886. Allocate Bus Seats

0

Medium

A bus has n rows of seats, numbered from 1 to n, with ten seats in each row, labeled from 1 to 10. Given a list of reservedSeats indicating the seats already reserved, where reservedSeats[i] = [row, seat] represents a reserved seat in row 'row' and labeled with 'seat', determine the maximum number of four-person groups that can be assigned on the bus seats. A four-person group occupies four adjacent seats in a single row. Seats across an aisle (such as [row, seat] and [row, seat+1]) are not considered adjacent, except in the case where an aisle splits a four-person group in the middle, with two people on each side. Return the maximum number of four-person groups that can be assigned on the bus seats.

Input Format

The first line of the input contains two integers, n and m, representing the number of rows and the number of reserved seats, respectively.

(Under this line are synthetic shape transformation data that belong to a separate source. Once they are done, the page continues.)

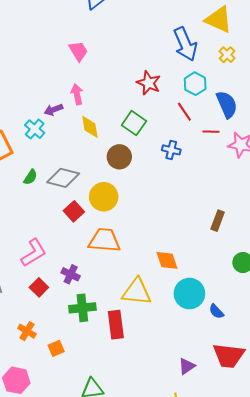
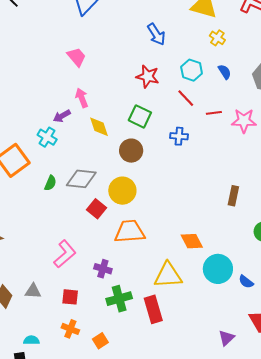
blue arrow: (185, 44) -> (156, 34), moved, size x0.7
blue semicircle: (227, 104) -> (225, 72), moved, size x0.6
red square: (39, 287) -> (70, 297), moved, turned -30

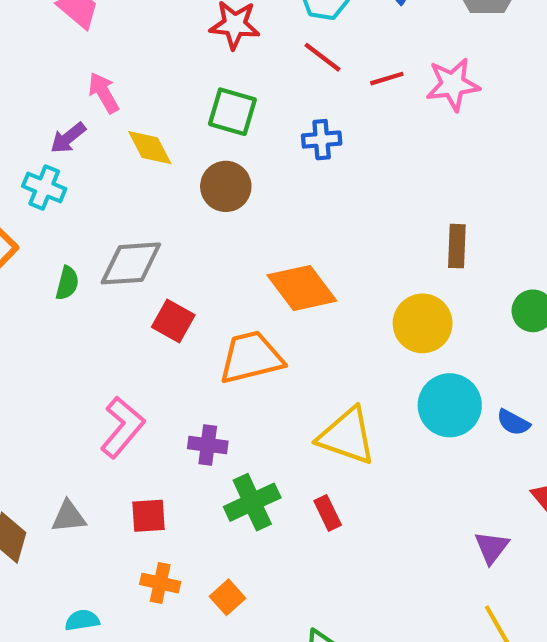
yellow circle: (122, 191) -> (423, 323), moved
orange diamond: (192, 241) -> (302, 288), moved, size x1.4
yellow triangle: (168, 275) -> (347, 436), turned 32
red rectangle: (153, 309) -> (328, 513), size x0.6

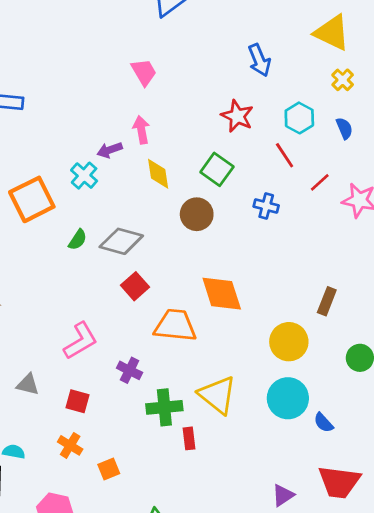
red line: (387, 79) -> (320, 182), turned -45
green cross: (252, 502) -> (164, 407), moved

The following m lines each contain two integers, i and j, indicating that the seat in row 'i' and labeled with 'j' is already reserved.

Output Format

Return a single integer representing the maximum number of four-person groups that can be assigned on the bus seats.

Example

Input

3 6 1 2 1 3 1 8 2 6 3 1 3 10

Output

4

Constraints

• 1 <= n <= 10^9
• 1 <= reservedSeats.length <= min(10*n, 10^4)
• reservedSeats[i].length == 2
• 1 <= reservedSeats[i][0] <= n
• 1 <= reservedSeats[i][1] <= 10
• All reservedSeats[i] are distinct.